Cumprir a Diretiva é importante. Mas as empresas que começarem hoje estarão muito mas preparadas para tomar melhores decisões amanhã.
Por Josep Capell
Sempre que falo com gestores sobre transparência salarial, a primeira pergunta costuma ser a mesma:
“Quanto tempo precisamos para cumprir a Diretiva?”
É uma pergunta legítima.
Mas, na minha opinião, não é a mas importante.
A verdadeira questão não é quanto tempo demora cumprir uma obrigação legal.
É quanto tempo demora para se construir uma organização mas preparada para competir, crescer e atrair talento.
Porque essas duas coisas não são as mesmas.
Cumprir a Diretiva pode tornar-se um projeto com início e fim.
Construir uma política de compensação sólida é uma decisão estratégica que acompanha a empresa durante muitos anos.
E isso não se faz em duas semanas.
Esperar sai sempre mais caro.
Ao longo dos últimos meses tenho ouvido muitas empresas dizerem que ainda é cedo para começar.
A minha experiência diz exatamente o contrário.
Quando uma organização inicia este caminho com tempo, consegue rever funções, organizar a sua estrutura remuneratória, corrigir diferenças de forma gradual e distribuir esse esforço ao longo dos anos.
Quando espera até ao último momento, acaba por fazer exatamente o mesmo trabalho.

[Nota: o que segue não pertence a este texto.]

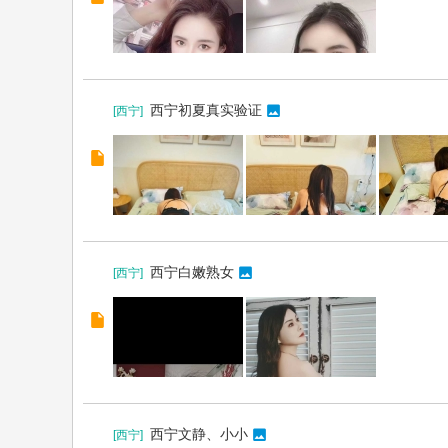
西宁初夏真实验证
[
西宁
]
西宁白嫩熟女
[
西宁
]
西宁文静、小小
[
西宁
]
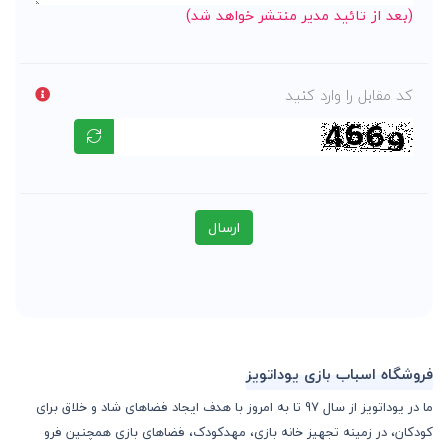
(بعد از تائید مدیر منتشر خواهد شد)
کد مقابل را وارد کنید
ارسال
فروشگاه اسباب بازی یوداتویز
ما در یوداتویز از سال 97 تا به امروز با هدف ایجاد فضاهای شاد و خلاق برای
کودکان، در زمینه تجهیز خانه بازی، مهدکودک، فضاهای بازی همچنین فرو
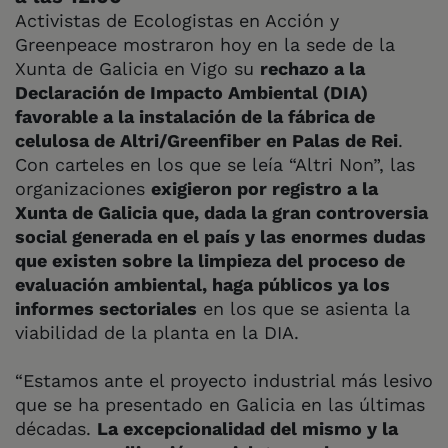
Activistas de Ecologistas en Acción y
Greenpeace mostraron hoy en la sede de la
Xunta de Galicia en Vigo su
rechazo a la
Declaración de Impacto Ambiental (DIA)
favorable a la instalación de la fábrica de
celulosa de Altri/Greenfiber en Palas de Rei
.
Con carteles en los que se leía “Altri Non”, las
organizaciones
exigieron por registro a la
Xunta de Galicia que, dada la gran controversia
social generada en el país y las enormes dudas
que existen sobre la limpieza del proceso de
evaluación ambiental, haga públicos ya los
informes sectoriales
en los que se asienta la
viabilidad de la planta en la DIA.
“Estamos ante el proyecto industrial más lesivo
que se ha presentado en Galicia en las últimas
décadas.
La excepcionalidad del mismo y la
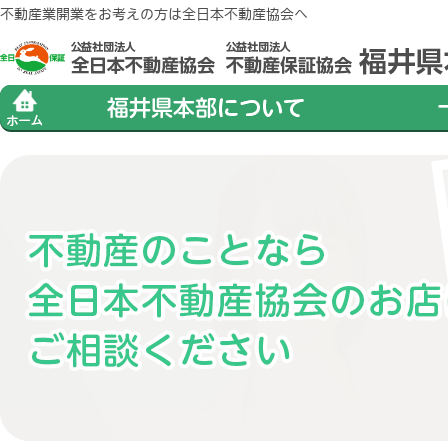
不動産業開業をお考えの方は全日本不動産協会へ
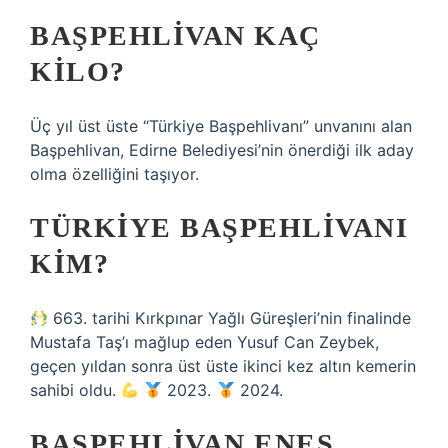
BAŞPEHLIVAN KAÇ
KILO?
Üç yıl üst üste “Türkiye Başpehlivanı” unvanını alan
Başpehlivan, Edirne Belediyesi’nin önerdiği ilk aday
olma özelliğini taşıyor.
TÜRKIYE BAŞPEHLIVANI
KIM?
663. tarihi Kırkpınar Yağlı Güreşleri’nin finalinde
Mustafa Taş’ı mağlup eden Yusuf Can Zeybek,
geçen yıldan sonra üst üste ikinci kez altın kemerin
sahibi oldu.
2023.
2024.
BAŞPEHLIVAN ENES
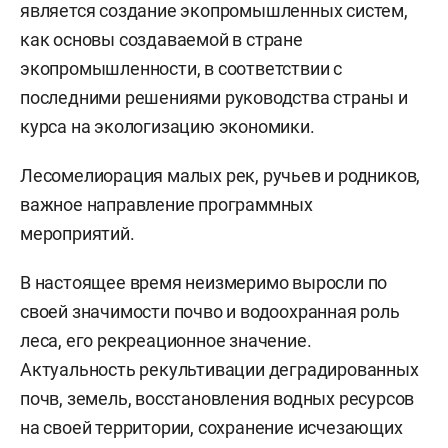
является создание экопромышленных систем,
как основы создаваемой в стране
экопромышленности, в соответствии с
последними решениями руководства страны и
курса на экологизацию экономики.
Лесомелиорация малых рек, ручьев и родников,
важное направление программных
мероприятий.
В настоящее время неизмеримо выросли по
своей значимости почво и водоохранная роль
леса, его рекреационное значение.
Актуальность рекультивации деградированных
почв, земель, восстановления водных ресурсов
на своей территории, сохранение исчезающих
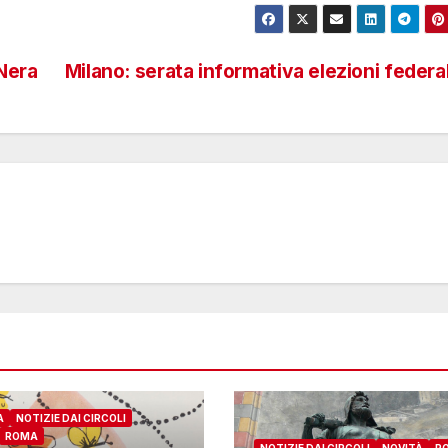
 Nera
Milano: serata informativa elezioni federal
A
NOTIZIE DAI CIRCOLI
ROMA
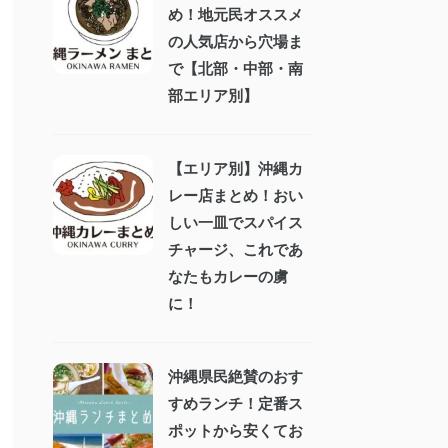
め！地元民オススメ
の人気店から穴場ま
で【北部・中部・南
部エリア別】
【エリア別】沖縄カ
レー店まとめ！おい
しい一皿でスパイス
チャージ、これであ
なたもカレーの虜
に！
沖縄県民絶賛のおす
すめランチ！定番ス
ポットから安くてお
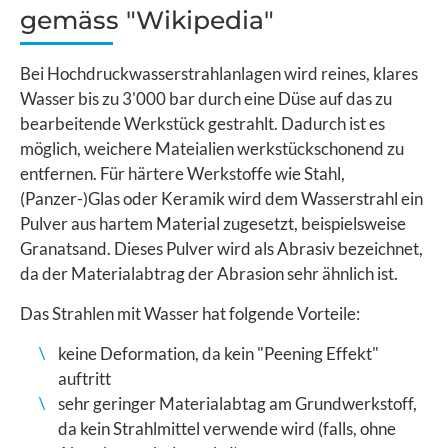
gemäss "Wikipedia"
Bei Hochdruckwasserstrahlanlagen wird reines, klares
Wasser bis zu 3'000 bar durch eine Düse auf das zu
bearbeitende Werkstück gestrahlt. Dadurch ist es
möglich, weichere Mateialien werkstückschonend zu
entfernen. Für härtere Werkstoffe wie Stahl,
(Panzer-)Glas oder Keramik wird dem Wasserstrahl ein
Pulver aus hartem Material zugesetzt, beispielsweise
Granatsand. Dieses Pulver wird als Abrasiv bezeichnet,
da der Materialabtrag der Abrasion sehr ähnlich ist.
Das Strahlen mit Wasser hat folgende Vorteile:
keine Deformation, da kein "Peening Effekt"
auftritt
sehr geringer Materialabtag am Grundwerkstoff,
da kein Strahlmittel verwende wird (falls, ohne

A diferença é que terá menos tempo para decidir, menos margem para corrigir e um impacto financeiro muito maior.
Por isso, preparar a transparência salarial nunca deve ser encarado apenas como uma resposta à legislação.
É uma decisão de gestão.
“As empresas que esperam pela Diretiva cumprem uma obrigação. As que começam antes constroem uma vantagem competitiva.”
O verdadeiro desafio não é a Diretiva.
É a qualidade das decisões.
Nenhuma empresa consegue construir uma política retributiva consistente sem conhecer verdadeiramente a sua realidade.
É preciso compreender o valor de cada função, conhecer o posicionamento salarial face ao mercado e tomar decisões com base em informação fiável.
Sem isso, a gestão da compensação torna-se reativa.
E decisões reativas acabam, quase sempre, por custar mas caro.
A tecnologia acelera. A estratégia continua a ser humana.
Hoje, a tecnologia permite centralizar informação, simular cenários, acompanhar bandas salariais e apoiar decisões com muito maior rapidez e consistência.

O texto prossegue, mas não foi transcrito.